Sorry for the late response Cookiedude.
With everything I've been reading I was thinking this would be a good idea too. Is it possible to have 2 hotspares with RAID 5? Given hard drives are relatively cheap I reckon we're best to cover ourselves as much as possible, where possible
Your limitation is purely available bandwidth, connections and physical space inside a case. If you want to run two hot spares that's absolutely fine, but it must be supported by the RAID controller to do so.
Conversely, a RAID 6 array will tolerate two physical disk failures of the array without loss of data. This again, can be run with hot spares.
That said, running with more than two hot spares in any one RAID 5/6 array in my personal opinion is pointless though, as it becomes cost inefficient to do so.
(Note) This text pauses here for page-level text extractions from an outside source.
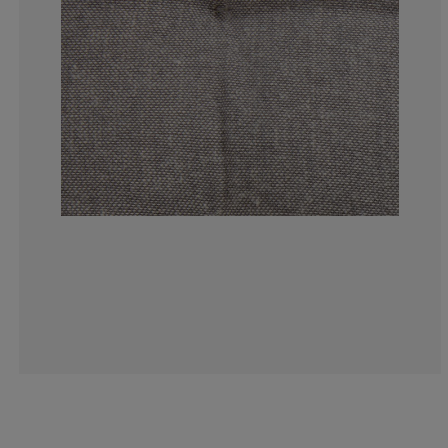
8.33333333333
8.33333333333
33.3333333333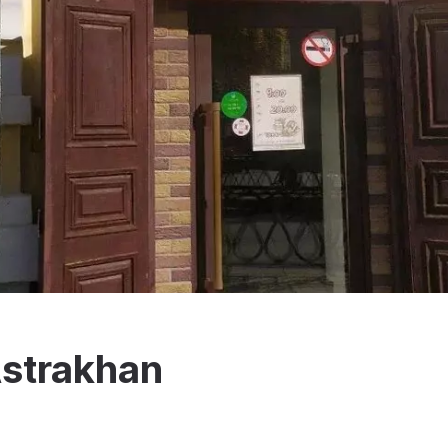
Astrakhan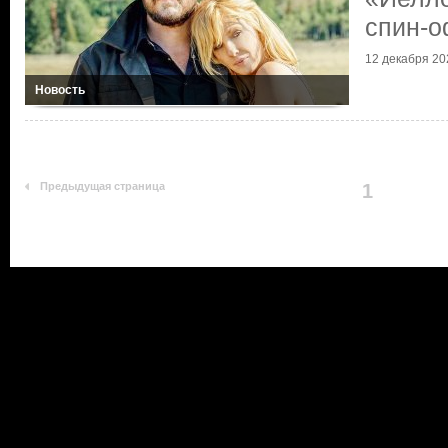
спин-
12 декабря 20
Новость
Предыдущая страница
1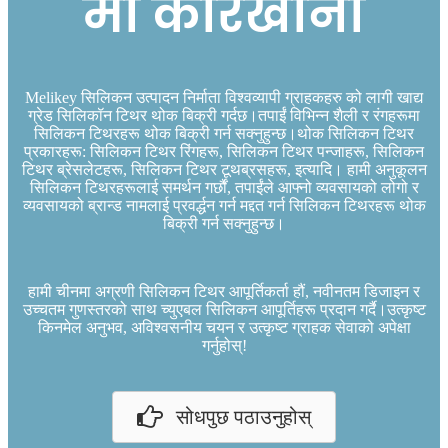
मा कारखाना
Melikey सिलिकन उत्पादन निर्माता विश्वव्यापी ग्राहकहरु को लागी खाद्य
ग्रेड सिलिकॉन टिथर थोक बिक्री गर्दछ।तपाईं विभिन्न शैली र रंगहरूमा
सिलिकन टिथरहरू थोक बिक्री गर्न सक्नुहुन्छ।थोक सिलिकन टिथर
प्रकारहरू: सिलिकन टिथर रिंगहरू, सिलिकन टिथर पन्जाहरू, सिलिकन
टिथर ब्रेसलेटहरू, सिलिकन टिथर टूथब्रसहरू, इत्यादि। हामी अनुकूलन
सिलिकन टिथरहरूलाई समर्थन गर्छौं, तपाईंले आफ्नो व्यवसायको लोगो र
व्यवसायको ब्रान्ड नामलाई प्रवर्द्धन गर्न मद्दत गर्न सिलिकन टिथरहरू थोक
बिक्री गर्न सक्नुहुन्छ।
हामी चीनमा अग्रणी सिलिकन टिथर आपूर्तिकर्ता हौं, नवीनतम डिजाइन र
उच्चतम गुणस्तरको साथ च्युएबल सिलिकन आपूर्तिहरू प्रदान गर्दै।उत्कृष्ट
किनमेल अनुभव, अविश्वसनीय चयन र उत्कृष्ट ग्राहक सेवाको अपेक्षा
गर्नुहोस्!
सोधपुछ पठाउनुहोस्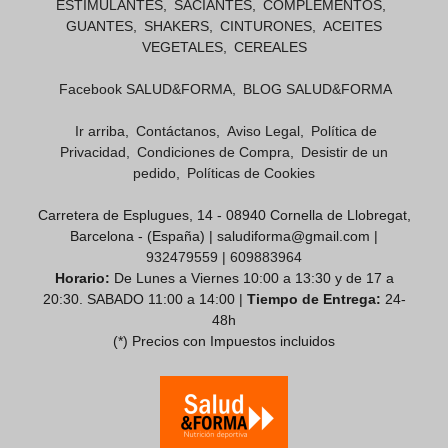
ESTIMULANTES
SACIANTES
COMPLEMENTOS
GUANTES
SHAKERS
CINTURONES
ACEITES
VEGETALES
CEREALES
Facebook SALUD&FORMA
BLOG SALUD&FORMA
Ir arriba
Contáctanos
Aviso Legal
Política de
Privacidad
Condiciones de Compra
Desistir de un
pedido
Políticas de Cookies
Carretera de Esplugues, 14 - 08940 Cornella de Llobregat,
Barcelona - (España) | saludiforma@gmail.com |
932479559
|
609883964
Horario:
De Lunes a Viernes 10:00 a 13:30 y de 17 a
20:30. SABADO 11:00 a 14:00 |
Tiempo de Entrega:
24-
48h
(*) Precios con Impuestos incluidos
If it was me, I would run the single hot spare and keep two (pre-tested!) replacement disks in a safe location for immediate replacement.
Either way, it is essential you keep new disks for replacement of any potential disk failures. It would be a risk to rely on overnight shipping (or longer at weekends) in the event of a disk failure scenario.
Would this be something I could set the backup software to handle or does it require physically checking the data on the drives? If we were to plump for using RAID 1 in the NAS is there a limit to how many drives can be mirrored? Eg, if we get a 5 bay NAS can we use 5 3TB drives all mirroring data? This way we could rotate disks more often and even consider multiple off-site storage
It depends on the software you use for the backup really. Most backup software includes the ability to verify backup images - Some do it automatically, but in either case you *must* ensure every backup, whether the original or incremental is checked for consistency.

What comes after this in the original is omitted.